Zero-touch networks can self-heal, self-configure, self-optimize, and self-protect themselves, which means they can free up IT staff and reduce operating costs. Zero-touch networks allow people to focus on critical tasks and enable businesses to generate more revenue.
When we talk about what’s happening today, in the journey from manual to autonomous operations, there’s an automated step that takes place at the halfway point for workflows and automatic task execution. Typically, automated workflows replace repetitive tasks, but IT staff still needs to determine how the workflow is designed and how the tasks should be performed. Zero-touch maintenance hasn’t been achieved … yet.
Eventually, as more processes become automated, humans can move away from handling things like unexpected events and telling the system what to do in unpredictable situations.
Enter artificial intelligence (AI) – the enabler of a fully autonomous NOC, also known as the Cognitive NOC. This Cognitive NOC employees AI and machine learning (ML) to improve network management and operations. Working with IT process automation (ITPA), the Cognitive NOC sends efficiency and effectiveness of network operations through the roof, and eliminates unfortunate downtime, significantly lowers operational costs, and overcomes all challenges of optimizing network performance.
AI and ML can transform Cognitive NOCs when used to their full potentials. ITPA is the essential element for making the Cognitive NOC the best it can be, by automating and accelerating routine jobs like data collection and analysis. For example, ITPA helps establish that AI and ML are being trained on high-quality, consistent information. At the same time, automation helps guarantee that models relying on such data for training are accurate and relevant.
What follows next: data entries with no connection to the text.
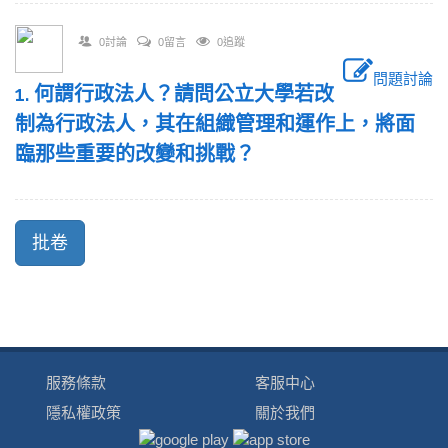
0討論
0留言
0追蹤
問題討論
1. 何謂行政法人？請問公立大學若改
制為行政法人，其在組織管理和運作上，將面
臨那些重要的改變和挑戰？
服務條款
客服中心
隱私權政策
關於我們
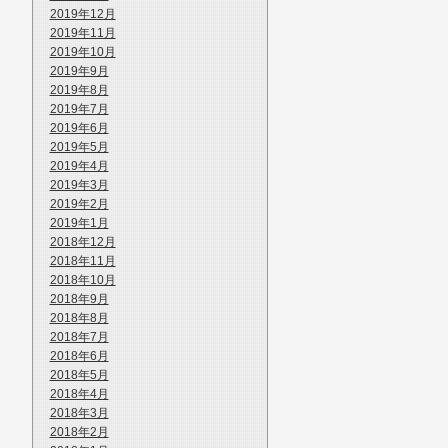
2019年12月
2019年11月
2019年10月
2019年9月
2019年8月
2019年7月
2019年6月
2019年5月
2019年4月
2019年3月
2019年2月
2019年1月
2018年12月
2018年11月
2018年10月
2018年9月
2018年8月
2018年7月
2018年6月
2018年5月
2018年4月
2018年3月
2018年2月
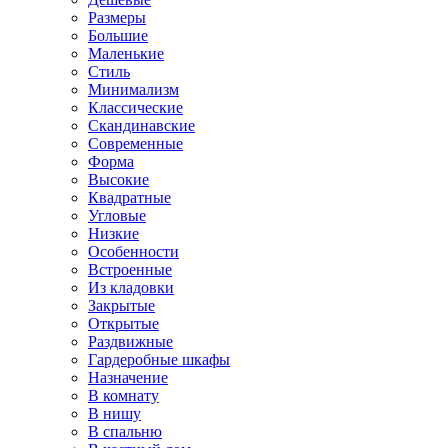
Размеры
Большие
Маленькие
Стиль
Минимализм
Классические
Скандинавские
Современные
Форма
Высокие
Квадратные
Угловые
Низкие
Особенности
Встроенные
Из кладовки
Закрытые
Открытые
Раздвижные
Гардеробные шкафы
Назначение
В комнату
В нишу
В спальню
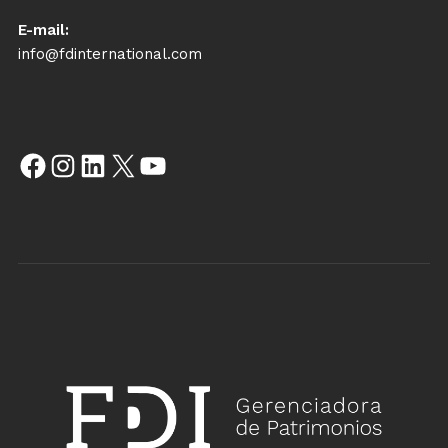
E-mail:
info@fdinternational.com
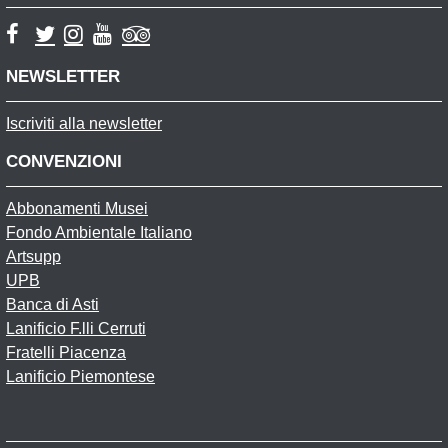
NEWSLETTER
Iscriviti alla newsletter
CONVENZIONI
Abbonamenti Musei
Fondo Ambientale Italiano
Artsupp
UPB
Banca di Asti
Lanificio F.lli Cerruti
Fratelli Piacenza
Lanificio Piemontese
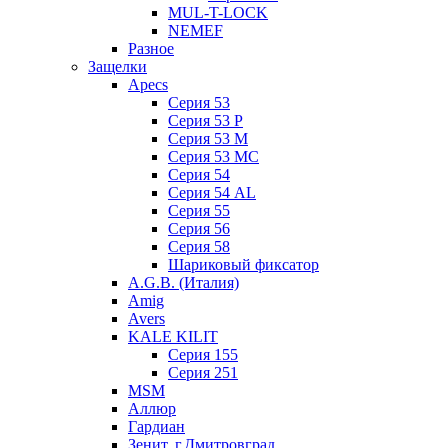
MUL-T-LOCK
NEMEF
Разное
Защелки
Apecs
Серия 53
Серия 53 P
Серия 53 М
Серия 53 МC
Серия 54
Серия 54 AL
Серия 55
Серия 56
Серия 58
Шариковый фиксатор
A.G.B. (Италия)
Amig
Avers
KALE KILIT
Серия 155
Серия 251
MSM
Аллюр
Гардиан
Зенит, г.Дмитровград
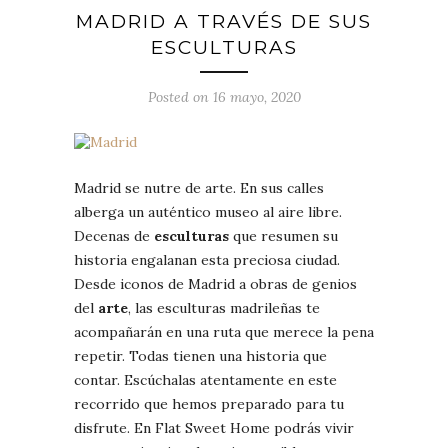
MADRID A TRAVÉS DE SUS
ESCULTURAS
Posted on 16 mayo, 2020
Madrid se nutre de arte. En sus calles
alberga un auténtico museo al aire libre.
Decenas de
esculturas
que resumen su
historia engalanan esta preciosa ciudad.
Desde iconos de Madrid a obras de genios
del
arte
, las esculturas madrileñas te
acompañarán en una ruta que merece la pena
repetir. Todas tienen una historia que
contar. Escúchalas atentamente en este
recorrido que hemos preparado para tu
disfrute. En Flat Sweet Home podrás vivir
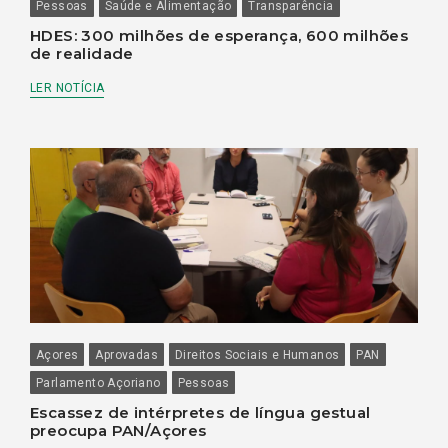
Pessoas
Saúde e Alimentação
Transparência
HDES: 300 milhões de esperança, 600 milhões
de realidade
LER NOTÍCIA
Açores
Aprovadas
Direitos Sociais e Humanos
PAN
Parlamento Açoriano
Pessoas
Escassez de intérpretes de língua gestual
preocupa PAN/Açores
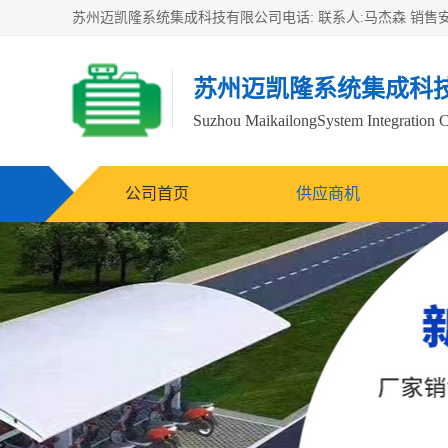
苏州迈凯隆系统集成科
Suzhou MaikailongSystem Integration C
公司首页
供应商机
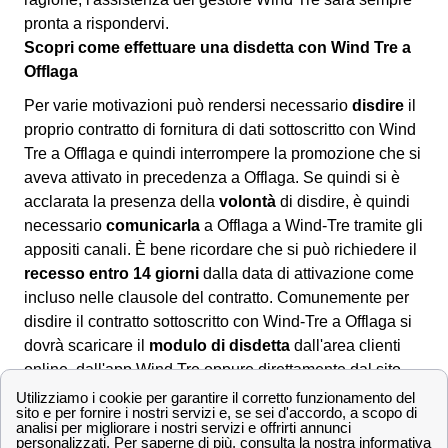
pronta a rispondervi.
Scopri come effettuare una disdetta con Wind Tre a
Offlaga
Per varie motivazioni può rendersi necessario
disdire
il
proprio contratto di fornitura di dati sottoscritto con Wind
Tre a Offlaga e quindi interrompere la promozione che si
aveva attivato in precedenza a Offlaga. Se quindi si è
acclarata la presenza della
volontà
di disdire, è quindi
necessario
comunicarla
a Offlaga a Wind-Tre tramite gli
appositi canali. È bene ricordare che si può richiedere il
recesso entro 14 giorni
dalla data di attivazione come
incluso nelle clausole del contratto. Comunemente per
disdire il contratto sottoscritto con Wind-Tre a Offlaga si
dovrà scaricare il
modulo di disdetta
dall'area clienti
online, dall'app Wind Tre oppure direttamente dal sito.
Una volta compilatolo si potrà:
📧 Inviarlo via PEC all'indirizzo apposito:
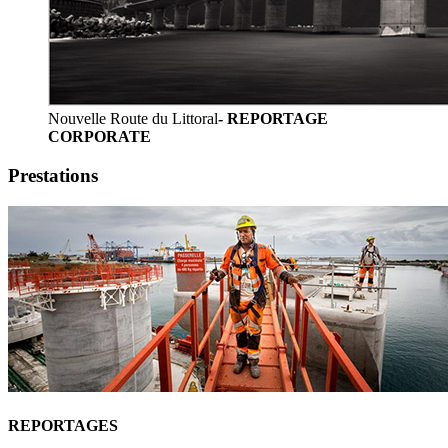
Nouvelle Route du Littoral
- REPORTAGE
CORPORATE
Prestations
REPORTAGES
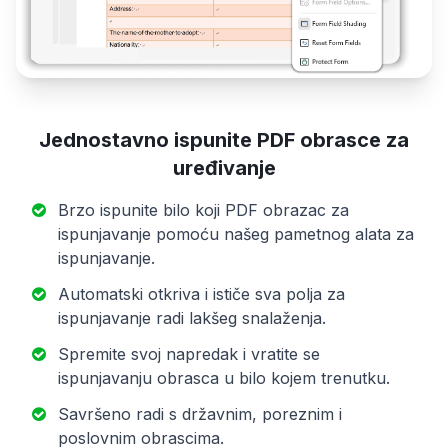
Jednostavno ispunite PDF obrasce za
uređivanje
Brzo ispunite bilo koji PDF obrazac za
ispunjavanje pomoću našeg pametnog alata za
ispunjavanje.
Automatski otkriva i ističe sva polja za
ispunjavanje radi lakšeg snalaženja.
Spremite svoj napredak i vratite se
ispunjavanju obrasca u bilo kojem trenutku.
Savršeno radi s državnim, poreznim i
poslovnim obrascima.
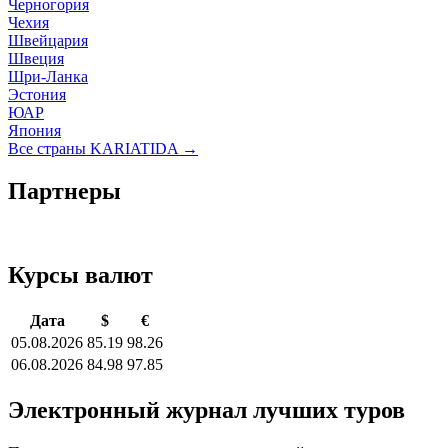
Черногория
Чехия
Швейцария
Швеция
Шри-Ланка
Эстония
ЮАР
Япония
Все страны KARIATIDA →
Партнеры
Курсы валют
Дата
$
€
05.08.2026
85.19
98.26
06.08.2026
84.98
97.85
Электронный журнал лучших туров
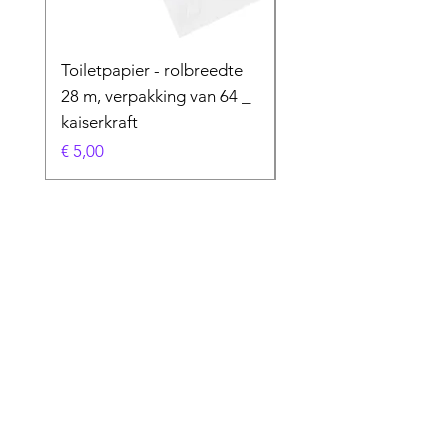
Toiletpapier - rolbreedte
Speciaal product
28 m, verpakking van 64 _
Prijs
€ 50,00
kaiserkraft
Prijs
€ 5,00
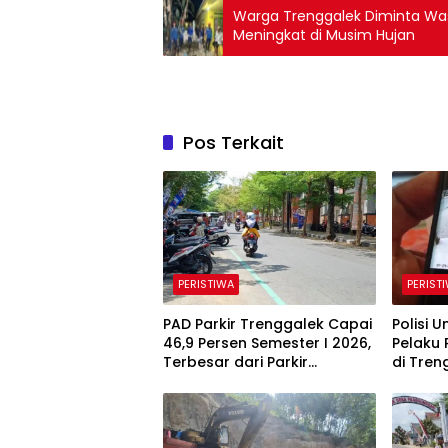
Warga Trenggalek Diminta Was
Meningkat di Musim Hujan
Pos Terkait
PERISTIWA
PERIST
PAD Parkir Trenggalek Capai
Polisi 
46,9 Persen Semester I 2026,
Pelaku 
Terbesar dari Parkir
di Tren
Berlangganan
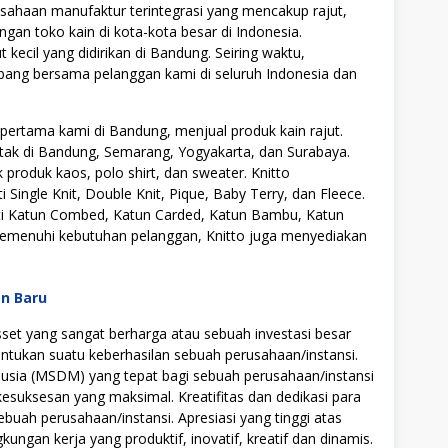
sahaan manufaktur terintegrasi yang mencakup rajut,
an toko kain di kota-kota besar di Indonesia.
 kecil yang didirikan di Bandung. Seiring waktu,
ang bersama pelanggan kami di seluruh Indonesia dan
ertama kami di Bandung, menjual produk kain rajut.
rletak di Bandung, Semarang, Yogyakarta, dan Surabaya.
produk kaos, polo shirt, dan sweater. Knitto
i Single Knit, Double Knit, Pique, Baby Terry, dan Fleece.
rti Katun Combed, Katun Carded, Katun Bambu, Katun
memenuhi kebutuhan pelanggan, Knitto juga menyediakan
an Baru
t yang sangat berharga atau sebuah investasi besar
tukan suatu keberhasilan sebuah perusahaan/instansi.
ia (MSDM) yang tepat bagi sebuah perusahaan/instansi
uksesan yang maksimal. Kreatifitas dan dedikasi para
ebuah perusahaan/instansi. Apresiasi yang tinggi atas
ngan kerja yang produktif, inovatif, kreatif dan dinamis.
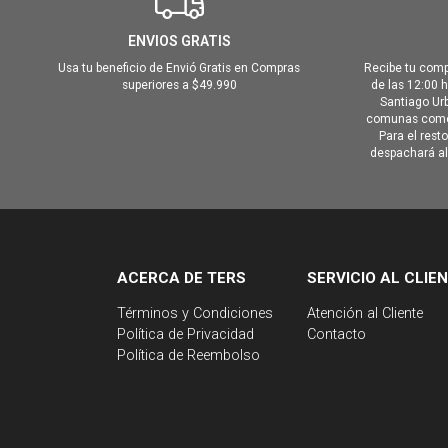
ENVIOS GRATIS
Usa tu beneficio de Envió Gratis en Compras
Recibe tu comp
superiores a $49.990
de las 12:00 
Santiago Urb
comunas como 
Para el rest
despachará al 
ACERCA DE TERS
SERVICIO AL CLIE
Términos y Condiciones
Atención al Cliente
Política de Privacidad
Contacto
Política de Reembolso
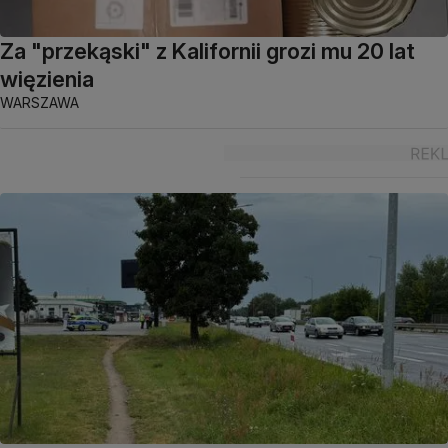
Za "przekąski" z Kalifornii grozi mu 20 lat
więzienia
WARSZAWA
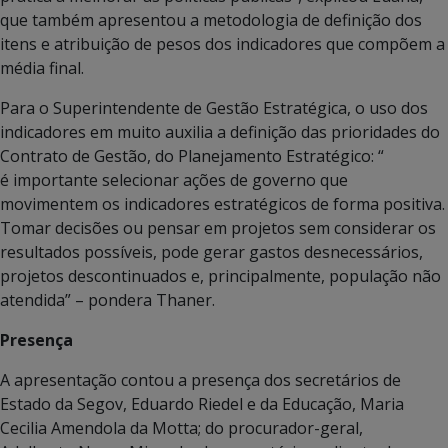
que também apresentou a metodologia de definição dos
itens e atribuição de pesos dos indicadores que compõem a
média final.
Para o Superintendente de Gestão Estratégica, o uso dos
indicadores em muito auxilia a definição das prioridades do
Contrato de Gestão, do Planejamento Estratégico: “
é importante selecionar ações de governo que
movimentem os indicadores estratégicos de forma positiva.
Tomar decisões ou pensar em projetos sem considerar os
resultados possíveis, pode gerar gastos desnecessários,
projetos descontinuados e, principalmente, população não
atendida” – pondera Thaner.
Presença
A apresentação contou a presença dos secretários de
Estado da Segov, Eduardo Riedel e da Educação, Maria
Cecilia Amendola da Motta; do procurador-geral,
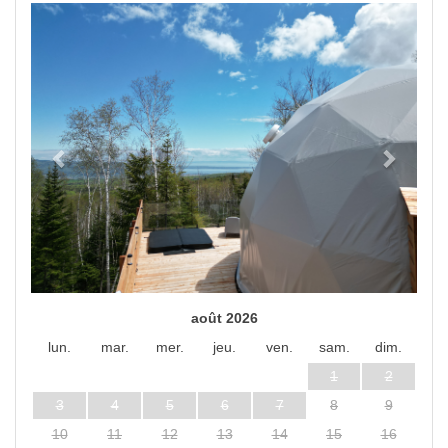
Previous
Next
août 2026
lun.
mar.
mer.
jeu.
ven.
sam.
dim.
1
2
3
4
5
6
7
8
9
10
11
12
13
14
15
16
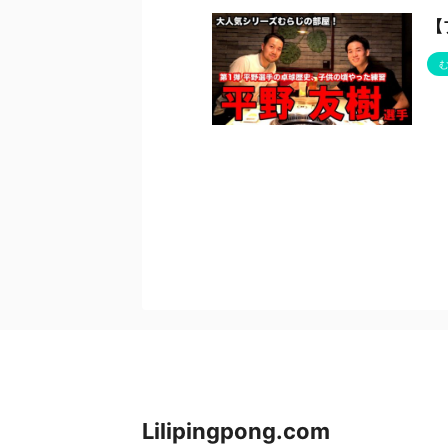
【
Lilipingpong.com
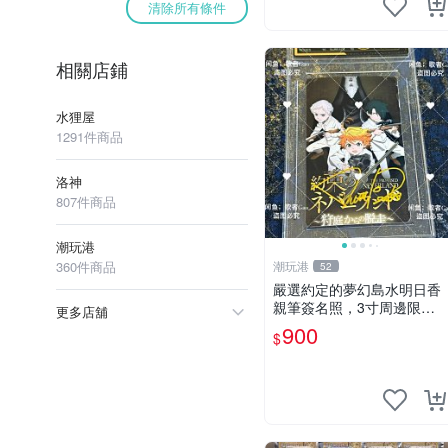
清除所有條件
相關店鋪
水狸屋
1291件商品
洛神
807件商品
潮玩港
360件商品
潮玩港
52
嚴選約定的夢幻島水明日香
親筆簽名照，3寸周邊限量
更多店舖
珍藏 紙質佳 附卡磚 約定的
900
$
夢幻島 筆記本 名人照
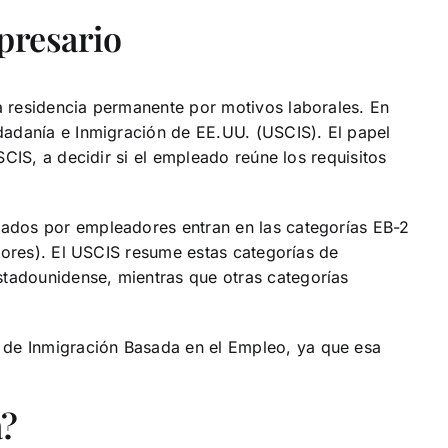
mpresario
a residencia permanente por motivos laborales. En
dadanía e Inmigración de EE.UU. (USCIS). El papel
CIS, a decidir si el empleado reúne los requisitos
nados por empleadores entran en las categorías EB-2
adores). El USCIS resume estas categorías de
tadounidense, mientras que otras categorías
 de Inmigración Basada en el Empleo, ya que esa
a?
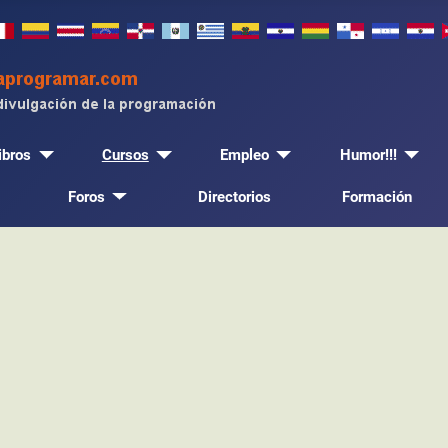
ibros
Cursos
Empleo
Humor!!!
Foros
Directorios
Formación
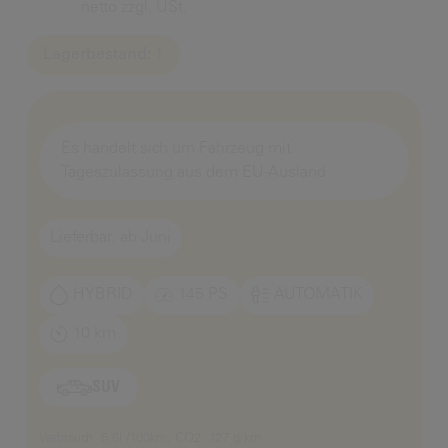
netto zzgl. USt.
Lagerbestand:
1
Es handelt sich um Fahrzeug mit
Tageszulassung aus dem EU-Ausland
Lieferbar: ab Juni
HYBRID
145 PS
AUTOMATIK
10 km
SUV
Verbrauch: 5,6l /100km, CO2: 127 g/km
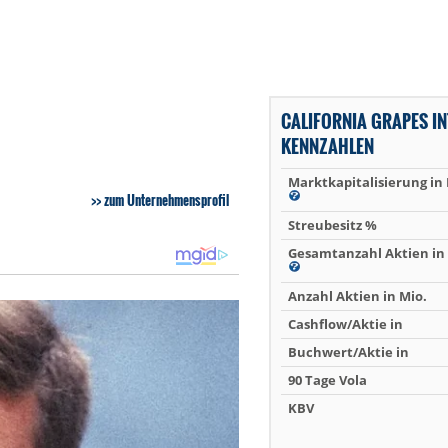
CALIFORNIA GRAPES I
KENNZAHLEN
Marktkapitalisierung in
zum Unternehmensprofil
Streubesitz %
Gesamtanzahl Aktien in 
Anzahl Aktien in Mio.
Cashflow/Aktie in
Buchwert/Aktie in
90 Tage Vola
KBV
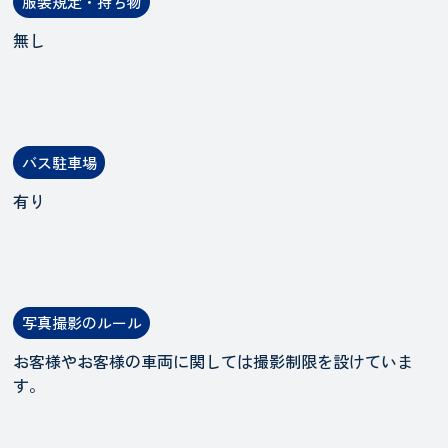
服装規定・持ち物
無し
バス駐車場
有り
写真撮影のルール
お客様やお客様の車両に関しては撮影制限を設けていま
す。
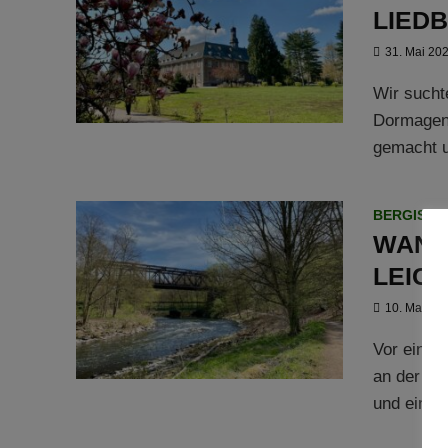
LIED
31. Mai 20
Wir sucht
Dormagen 
gemacht u
BERGISCH
WAND
LEICH
10. Mai 20
Vor einig
an der Wu
und ein we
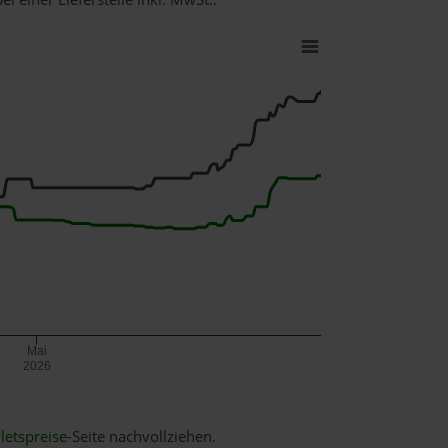
Mai
2026
letspreise
-Seite nachvollziehen.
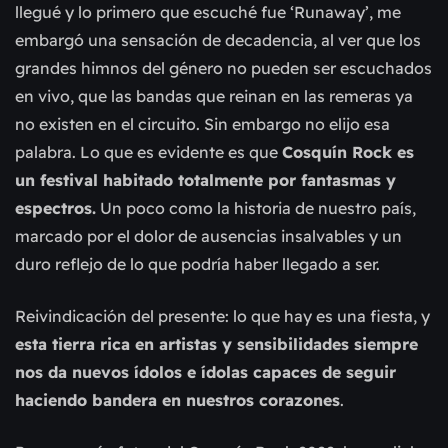
llegué y lo primero que escuché fue ‘Runaway’, me
embargó una sensación de decadencia, al ver que los
grandes himnos del género no pueden ser escuchados
en vivo, que las bandas que reinan en las remeras ya
no existen en el circuito. Sin embargo no elijo esa
palabra. Lo que es evidente es que
Cosquín Rock es
un festival habitado totalmente por fantasmas y
espectros.
Un poco como la historia de nuestro país,
marcado por el dolor de ausencias insalvables y un
duro reflejo de lo que podría haber llegado a ser.
Reivindicación del presente: lo que hay es una fiesta, y
esta tierra rica en artistas y sensibilidades siempre
nos da nuevos ídolos e ídolas capaces de seguir
haciendo bandera en nuestros corazones
.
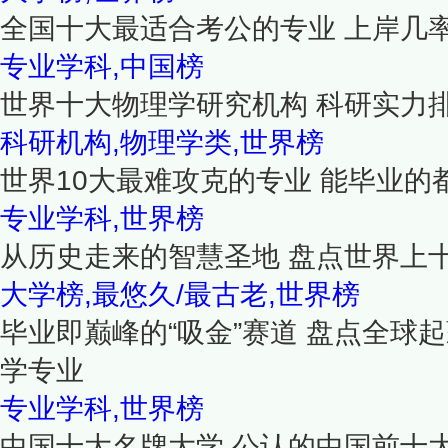
全国十大最适合考公的专业 上岸几
专业学科,中国榜
世界十大物理学研究机构 科研实力
科研机构,物理学类,世界榜
世界10大最难攻克的专业 能毕业的
专业学科,世界榜
从历史走来的智慧圣地 盘点世界上
大学榜,最悠久/最古老,世界榜
毕业即巅峰的“吸金”赛道 盘点全球
学专业
专业学科,世界榜
中国十大名牌大学 公认的中国前十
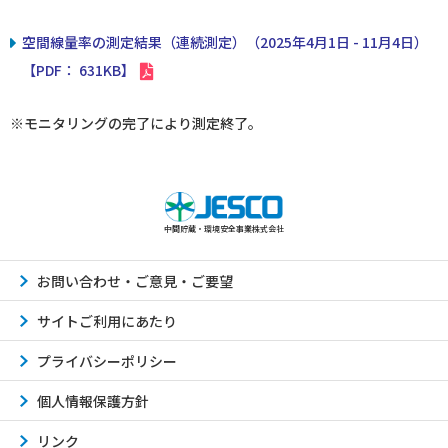
空間線量率の測定結果（連続測定）（2025年4月1日 - 11月4日）
【PDF： 631KB】
※モニタリングの完了により測定終了。
中間貯蔵・環境安全事業株式会社
お問い合わせ・ご意見・ご要望
サイトご利用にあたり
プライバシーポリシー
個人情報保護方針
リンク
In another instance, ITPA automates AI and ML deployment of ML models in the Cognitive NOC, as well as expedites their time to value.
Auto-remediating Network Issues with Tailor-made IT Incident Response
It only gets better from here. While the NOC might no longer need any hand-holding, no one is completely immune from outages and unexpected events, and the immediate rush to get back to normal when they happen.
The way alarms are triaged and remediated can make or break a business that relies on fast mean time to resolution (MTTR) and addressing high-priority alerts. Automation seals the deal when it comes to focusing on the alerts that matter. It’s all about automated incident response to reduce the amount of time it takes to diagnose, respond to, and remediate incidents.
Tailor-made IT incident response allows organizations to achieve MTTR and other goals in four steps using Resolve Actions, including the following:
1. Automatic Trigger
Automations can be triggered from observability or AIOps tools, or from many different ITSM platforms using Resolve Actions. Resolve integrates into most common tools, that are already available for download.
2. Triage and Validation
The alert data is parsed for key information that’s needed for triaging, like node name and IP address. The alert is validated to rule out a false positive through predefined tests. Once complete, an IT ticket and its priority are then created automatically.
Valid alerts kick off comprehensive diagnostics across all related IT systems and application components. Automation is triggered within minutes of the alert, so it’s done much quicker than a manual method could. Along every step of the way, this information is updated in real time in the IT ticket, as the system of record for a detailed audit log.
Based on the information that was uncovered in the previous step, a corrective action is then taken to remediate the issue. Remediation steps for common, recurring incidents are codified to be performed by automation. Processes such as restarts or low disk space can be automated to allow for self-healing infrastructure.